1201.1504 (Jonathan J. Fortney)
Jonathan J. Fortney
Recent high resolution spectroscopic analysis of nearby FGK stars suggests
that a high C/O ratio of greater than 0.8, or even 1.0, is relatively common.
Two published catalogs of measurements find C/O>0.8 in 25-30% of systems, and
C/O>1.0 in ~6-10% of systems. It has been suggested that in protoplanetary
disks with C/O>0.8 that the condensation pathways to refractory planet-making
material will differ from what occurred in our solar system, where C/O=0.55.
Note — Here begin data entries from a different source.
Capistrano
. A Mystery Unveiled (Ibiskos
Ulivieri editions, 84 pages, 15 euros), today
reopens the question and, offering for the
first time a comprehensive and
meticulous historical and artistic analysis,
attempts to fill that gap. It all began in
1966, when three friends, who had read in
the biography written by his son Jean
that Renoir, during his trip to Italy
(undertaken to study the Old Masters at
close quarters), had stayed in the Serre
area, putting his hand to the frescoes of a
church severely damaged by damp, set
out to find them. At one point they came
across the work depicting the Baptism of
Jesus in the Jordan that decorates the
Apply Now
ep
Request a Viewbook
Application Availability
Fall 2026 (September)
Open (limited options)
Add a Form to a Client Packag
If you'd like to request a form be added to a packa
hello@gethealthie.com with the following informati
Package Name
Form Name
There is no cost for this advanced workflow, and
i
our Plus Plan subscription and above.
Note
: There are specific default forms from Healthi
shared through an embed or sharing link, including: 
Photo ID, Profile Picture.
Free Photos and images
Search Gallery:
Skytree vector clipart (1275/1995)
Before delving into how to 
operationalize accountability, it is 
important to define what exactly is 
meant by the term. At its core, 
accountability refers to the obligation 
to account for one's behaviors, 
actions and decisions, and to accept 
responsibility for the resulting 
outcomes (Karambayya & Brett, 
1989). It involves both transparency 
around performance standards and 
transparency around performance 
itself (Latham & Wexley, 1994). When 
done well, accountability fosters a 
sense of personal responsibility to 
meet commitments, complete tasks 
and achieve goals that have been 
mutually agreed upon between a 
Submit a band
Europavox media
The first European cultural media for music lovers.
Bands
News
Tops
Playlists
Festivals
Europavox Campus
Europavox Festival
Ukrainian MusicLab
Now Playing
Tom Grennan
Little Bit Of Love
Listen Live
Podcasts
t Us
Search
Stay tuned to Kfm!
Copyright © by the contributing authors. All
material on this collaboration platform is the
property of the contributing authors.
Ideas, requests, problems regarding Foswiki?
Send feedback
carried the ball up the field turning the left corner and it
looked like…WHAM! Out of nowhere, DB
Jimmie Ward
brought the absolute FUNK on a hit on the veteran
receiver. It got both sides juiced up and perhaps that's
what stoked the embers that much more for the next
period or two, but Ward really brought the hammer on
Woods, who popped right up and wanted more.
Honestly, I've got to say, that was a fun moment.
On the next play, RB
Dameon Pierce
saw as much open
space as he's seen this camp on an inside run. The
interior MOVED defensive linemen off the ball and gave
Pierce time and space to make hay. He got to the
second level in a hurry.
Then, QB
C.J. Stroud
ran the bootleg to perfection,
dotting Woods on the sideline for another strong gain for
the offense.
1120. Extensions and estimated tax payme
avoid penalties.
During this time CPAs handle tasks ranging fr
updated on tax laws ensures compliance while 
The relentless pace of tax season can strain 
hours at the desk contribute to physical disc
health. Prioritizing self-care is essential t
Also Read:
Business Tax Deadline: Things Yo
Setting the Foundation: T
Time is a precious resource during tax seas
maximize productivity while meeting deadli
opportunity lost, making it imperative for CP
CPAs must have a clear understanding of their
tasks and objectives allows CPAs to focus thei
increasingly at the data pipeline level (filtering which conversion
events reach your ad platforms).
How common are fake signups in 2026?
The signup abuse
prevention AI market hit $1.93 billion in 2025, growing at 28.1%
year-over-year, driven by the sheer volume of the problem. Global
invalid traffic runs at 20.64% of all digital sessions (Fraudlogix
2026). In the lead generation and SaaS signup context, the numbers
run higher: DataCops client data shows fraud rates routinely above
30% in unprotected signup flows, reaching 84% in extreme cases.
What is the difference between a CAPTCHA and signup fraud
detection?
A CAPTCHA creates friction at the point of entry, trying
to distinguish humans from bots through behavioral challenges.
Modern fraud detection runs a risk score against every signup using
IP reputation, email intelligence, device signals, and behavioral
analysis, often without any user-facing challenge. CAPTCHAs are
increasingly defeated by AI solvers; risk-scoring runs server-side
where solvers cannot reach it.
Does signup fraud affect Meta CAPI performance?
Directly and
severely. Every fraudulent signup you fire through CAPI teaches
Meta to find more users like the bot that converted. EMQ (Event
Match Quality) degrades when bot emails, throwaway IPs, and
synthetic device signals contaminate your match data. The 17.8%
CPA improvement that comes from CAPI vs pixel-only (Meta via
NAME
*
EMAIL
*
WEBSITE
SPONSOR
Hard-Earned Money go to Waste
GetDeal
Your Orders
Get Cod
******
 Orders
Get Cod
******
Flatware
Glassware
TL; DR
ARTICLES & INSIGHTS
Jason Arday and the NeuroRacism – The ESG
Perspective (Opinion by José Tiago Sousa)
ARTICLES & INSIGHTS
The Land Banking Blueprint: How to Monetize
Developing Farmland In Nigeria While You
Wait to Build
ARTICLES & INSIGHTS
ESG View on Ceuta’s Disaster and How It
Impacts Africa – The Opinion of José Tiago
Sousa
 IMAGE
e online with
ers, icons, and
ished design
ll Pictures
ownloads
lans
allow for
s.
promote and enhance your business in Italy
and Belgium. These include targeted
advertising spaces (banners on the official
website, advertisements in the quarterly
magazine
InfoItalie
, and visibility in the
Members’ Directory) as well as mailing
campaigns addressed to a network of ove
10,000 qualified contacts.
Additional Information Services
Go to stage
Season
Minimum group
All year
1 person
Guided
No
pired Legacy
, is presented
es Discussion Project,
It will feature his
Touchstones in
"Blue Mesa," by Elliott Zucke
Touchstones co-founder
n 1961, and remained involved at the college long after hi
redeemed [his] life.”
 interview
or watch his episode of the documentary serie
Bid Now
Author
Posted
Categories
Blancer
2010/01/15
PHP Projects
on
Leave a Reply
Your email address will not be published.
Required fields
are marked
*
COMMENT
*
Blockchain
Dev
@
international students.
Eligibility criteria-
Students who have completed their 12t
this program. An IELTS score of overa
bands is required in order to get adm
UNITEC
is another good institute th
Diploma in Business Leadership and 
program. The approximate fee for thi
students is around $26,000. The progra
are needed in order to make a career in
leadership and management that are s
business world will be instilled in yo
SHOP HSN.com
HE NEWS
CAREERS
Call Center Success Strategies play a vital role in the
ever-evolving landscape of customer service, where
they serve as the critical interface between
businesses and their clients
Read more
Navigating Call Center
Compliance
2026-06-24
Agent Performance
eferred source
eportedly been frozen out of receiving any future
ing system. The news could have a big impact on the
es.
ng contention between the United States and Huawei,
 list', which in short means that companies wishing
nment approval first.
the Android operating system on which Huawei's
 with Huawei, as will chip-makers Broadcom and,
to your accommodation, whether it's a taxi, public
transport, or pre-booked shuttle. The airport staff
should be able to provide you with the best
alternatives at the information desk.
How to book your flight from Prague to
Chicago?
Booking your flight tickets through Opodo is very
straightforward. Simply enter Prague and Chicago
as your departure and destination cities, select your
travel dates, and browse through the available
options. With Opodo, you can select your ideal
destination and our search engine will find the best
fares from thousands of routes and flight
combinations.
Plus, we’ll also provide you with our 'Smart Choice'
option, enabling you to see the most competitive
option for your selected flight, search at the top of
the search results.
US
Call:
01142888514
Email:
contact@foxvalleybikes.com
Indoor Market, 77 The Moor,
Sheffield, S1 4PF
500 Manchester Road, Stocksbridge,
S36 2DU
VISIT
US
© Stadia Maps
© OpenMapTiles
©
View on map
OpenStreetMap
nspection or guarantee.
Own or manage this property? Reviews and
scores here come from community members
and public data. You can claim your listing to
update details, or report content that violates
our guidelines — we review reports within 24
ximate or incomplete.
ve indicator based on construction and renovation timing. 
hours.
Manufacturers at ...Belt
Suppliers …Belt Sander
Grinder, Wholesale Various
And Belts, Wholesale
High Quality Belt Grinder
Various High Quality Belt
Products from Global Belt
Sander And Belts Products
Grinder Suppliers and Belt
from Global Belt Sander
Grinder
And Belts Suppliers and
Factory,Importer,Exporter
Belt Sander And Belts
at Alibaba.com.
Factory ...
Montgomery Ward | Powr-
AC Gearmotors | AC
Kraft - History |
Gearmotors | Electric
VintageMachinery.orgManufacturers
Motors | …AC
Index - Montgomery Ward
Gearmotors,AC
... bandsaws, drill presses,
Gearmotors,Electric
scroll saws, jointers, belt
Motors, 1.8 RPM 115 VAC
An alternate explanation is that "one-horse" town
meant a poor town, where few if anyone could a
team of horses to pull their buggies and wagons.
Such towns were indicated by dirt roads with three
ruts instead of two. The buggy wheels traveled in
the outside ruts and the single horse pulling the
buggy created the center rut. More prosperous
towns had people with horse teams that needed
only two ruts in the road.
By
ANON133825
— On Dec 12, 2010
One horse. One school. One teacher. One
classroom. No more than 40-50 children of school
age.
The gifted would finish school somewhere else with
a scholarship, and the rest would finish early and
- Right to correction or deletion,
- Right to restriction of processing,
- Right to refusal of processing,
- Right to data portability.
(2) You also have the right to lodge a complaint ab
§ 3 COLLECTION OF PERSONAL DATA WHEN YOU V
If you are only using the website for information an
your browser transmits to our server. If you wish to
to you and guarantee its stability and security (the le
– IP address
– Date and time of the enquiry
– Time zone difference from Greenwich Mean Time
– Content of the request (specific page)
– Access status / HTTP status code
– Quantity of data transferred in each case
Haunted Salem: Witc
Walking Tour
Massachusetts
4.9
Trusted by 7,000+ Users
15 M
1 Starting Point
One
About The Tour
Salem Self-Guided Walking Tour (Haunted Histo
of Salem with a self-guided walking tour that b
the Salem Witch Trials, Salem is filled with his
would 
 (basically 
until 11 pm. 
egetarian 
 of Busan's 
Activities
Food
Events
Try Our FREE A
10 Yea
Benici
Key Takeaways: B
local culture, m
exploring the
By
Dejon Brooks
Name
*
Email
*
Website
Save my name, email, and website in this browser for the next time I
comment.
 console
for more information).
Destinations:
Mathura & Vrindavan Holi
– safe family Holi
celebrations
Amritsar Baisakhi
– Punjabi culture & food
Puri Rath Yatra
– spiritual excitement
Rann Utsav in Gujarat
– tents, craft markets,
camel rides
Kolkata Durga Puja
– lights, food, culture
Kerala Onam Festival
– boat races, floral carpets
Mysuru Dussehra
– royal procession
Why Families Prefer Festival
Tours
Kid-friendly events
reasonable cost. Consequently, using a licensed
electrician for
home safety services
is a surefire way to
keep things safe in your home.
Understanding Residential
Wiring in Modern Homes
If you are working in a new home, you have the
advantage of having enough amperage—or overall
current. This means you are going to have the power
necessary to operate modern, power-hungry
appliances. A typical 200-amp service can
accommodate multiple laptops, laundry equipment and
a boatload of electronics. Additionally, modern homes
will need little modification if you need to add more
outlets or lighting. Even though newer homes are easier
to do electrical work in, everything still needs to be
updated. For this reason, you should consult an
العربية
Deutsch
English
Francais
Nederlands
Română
The carbon-rich disks are calculated to make carbon-dominated rocky planets,
rather than oxygen-dominated ones, which would be very unlike the Earth. Here
we suggest that the derived stellar C/O ratios are overestimated, given the
extreme paucity of carbon dwarfs stars (<0.1%) found in large samples of low
mass stars, such as from the Sloan Digital Sky Survey. The reason for this
overestimation is not immediately apparent, but could be due to the choices of
lines used, or limitations of abundance analysis from one-dimensional LTE
stellar atmosphere models. Furthermore, from the estimated errors on the
measured stellar C/O ratios, we find that the significance of the high C/O tail
is weakened, with a true measured fraction of C/O>0.8 in 10-15% of stars, and
C/O>1.0 in 1-5%, athough these are still likely overestimates. We suggest that
infrared T-dwarf spectra could show how common high C/O is in the stellar
neighborhood, as the chemistry and spectra of such objects would differ
compared to those with solar-like abundances. We expect that carbon-dominated
rocky planets are rarer than others have suggested.